SANGUE FREDDO – La stessa atmosfera di competizione si respira anche a Brackley, quartier generale delle frecce d'argento, che per la prima volta dopo oltre un anno sanno che il gradino più alto del podio dovranno guadagnarselo con fatica. Il caldo e l'umidità che mangiavano le gomme Pirelli, favorendo così la SF15-T più gentile con gli pneumatici, sono rimasti a Sepang. Ma il team tedesco non si può più limitare ad affidarsi al meteo favorevole. «Abbiamo lasciato la Malesia con molte riflessioni da fare – racconta il boss della squadra, Toto Wolff – Per la Formula 1 quello è stato un buon risultato, ma per noi è stata una sveglia. Non ci possiamo permettere che succeda di nuovo: per questo abbiamo dedicato attenzione ad ogni area in cui possiamo migliorare».

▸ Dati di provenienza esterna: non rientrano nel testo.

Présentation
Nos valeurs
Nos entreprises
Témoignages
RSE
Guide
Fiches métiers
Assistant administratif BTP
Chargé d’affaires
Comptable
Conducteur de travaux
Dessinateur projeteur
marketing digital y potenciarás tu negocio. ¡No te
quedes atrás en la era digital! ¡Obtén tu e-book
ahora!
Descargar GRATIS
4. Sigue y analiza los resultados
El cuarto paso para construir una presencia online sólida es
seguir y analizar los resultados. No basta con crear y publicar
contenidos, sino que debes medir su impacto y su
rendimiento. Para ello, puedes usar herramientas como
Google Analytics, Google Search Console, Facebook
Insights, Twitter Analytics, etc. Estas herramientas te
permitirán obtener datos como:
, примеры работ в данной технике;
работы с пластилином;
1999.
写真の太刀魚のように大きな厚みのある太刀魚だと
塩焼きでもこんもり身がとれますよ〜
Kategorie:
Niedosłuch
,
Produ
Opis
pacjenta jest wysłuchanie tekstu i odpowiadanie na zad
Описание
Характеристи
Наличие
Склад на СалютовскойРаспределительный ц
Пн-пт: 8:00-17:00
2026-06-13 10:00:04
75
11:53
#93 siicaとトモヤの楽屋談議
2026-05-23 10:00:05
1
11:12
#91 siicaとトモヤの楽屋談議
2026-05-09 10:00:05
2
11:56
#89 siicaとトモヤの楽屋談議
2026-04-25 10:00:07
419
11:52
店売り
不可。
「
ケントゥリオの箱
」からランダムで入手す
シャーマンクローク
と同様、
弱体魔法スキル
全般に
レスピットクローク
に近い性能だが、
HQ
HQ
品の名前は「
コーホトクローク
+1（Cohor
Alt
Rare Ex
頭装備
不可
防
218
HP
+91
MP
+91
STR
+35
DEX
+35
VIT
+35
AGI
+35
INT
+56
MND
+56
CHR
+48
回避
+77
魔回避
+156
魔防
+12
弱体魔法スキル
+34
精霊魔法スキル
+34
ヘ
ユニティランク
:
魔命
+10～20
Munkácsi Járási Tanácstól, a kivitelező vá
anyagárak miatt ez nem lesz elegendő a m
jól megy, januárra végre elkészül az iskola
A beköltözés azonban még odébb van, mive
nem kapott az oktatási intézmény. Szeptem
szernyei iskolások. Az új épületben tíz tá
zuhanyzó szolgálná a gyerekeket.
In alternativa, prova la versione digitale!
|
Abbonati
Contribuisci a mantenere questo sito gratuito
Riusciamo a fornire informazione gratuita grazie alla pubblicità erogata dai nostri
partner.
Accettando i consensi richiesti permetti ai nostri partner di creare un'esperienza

SVILUPPO PIÙ RAPIDO – La reazione dei campioni del mondo è stata quella di accelerare il programma di sviluppo tecnico inizialmente pianificato sulla monoposto, a partire dal settore aerodinamico. «Abbiamo tutte le risorse che ci servono – prosegue Wolff – Dobbiamo solo stare calmi, continuare a sviluppare, introdurre le soluzioni giuste sulla vettura, alcune prima di quanto avessimo previsto. Ma non c'è motivo di andare nel panico: siamo solo tornati alla normalità, una stagione in cui c'è più di un team che lotta per la vittoria. Come abbiamo detto fin da Melbourne, ci aspettiamo di dover lottare fino alla fine per entrambi i titoli mondiali. E abbiamo tutte le armi per farcela». Lavorare tutti uniti: questo è l'imperativo. Come, del resto, ha insegnato proprio la Ferrari, che ha messo lo spirito di squadra al centro della sua rivoluzione vincente. Per questo il presidente Niki Lauda sottolinea con forza che: «Non c'è lotta interna nel team, questo è chiaro per tutti. Abbiamo analizzato la gara come un grande gruppo e ora siamo preparati per la Cina. Dobbiamo rimettere al loro posto la Ferrari e Vettel». Almeno a credere alle loro parole, le vecchie rivalità tra Hamilton e Rosberg sembrano ora superate grazie al nemico comune. Tutti e due insieme hanno partecipato alla riunione d'emergenza in fabbrica dopo la débacle malese. Sembra scontato, ma non lo è: l'anno passato, infatti, in officina si recavano sempre in giorni separati.
TORNA L'ARMONIA – Lewis, addirittura, si è rimangiato le iniziali critiche alla squadra sulle scelte strategiche compiute in Malesia: «Il weekend è stato duro – racconta – Lo è sempre quando fa così caldo, ma con i problemi alla macchina al venerdì, la pioggia al sabato e una gara imprevedibile alla domenica, questo è stato particolarmente impegnativo. Alla fine penso che abbiamo preso le migliori decisioni possibili, ma c'è sempre margine di miglioramento. E lavoreremo sodo per analizzare tutto in vista della prossima gara in Cina». In classifica mondiale, in fondo, è sempre lui a guardare tutti dall'alto verso il basso. Nulla è perduto, dunque. Almeno per ora.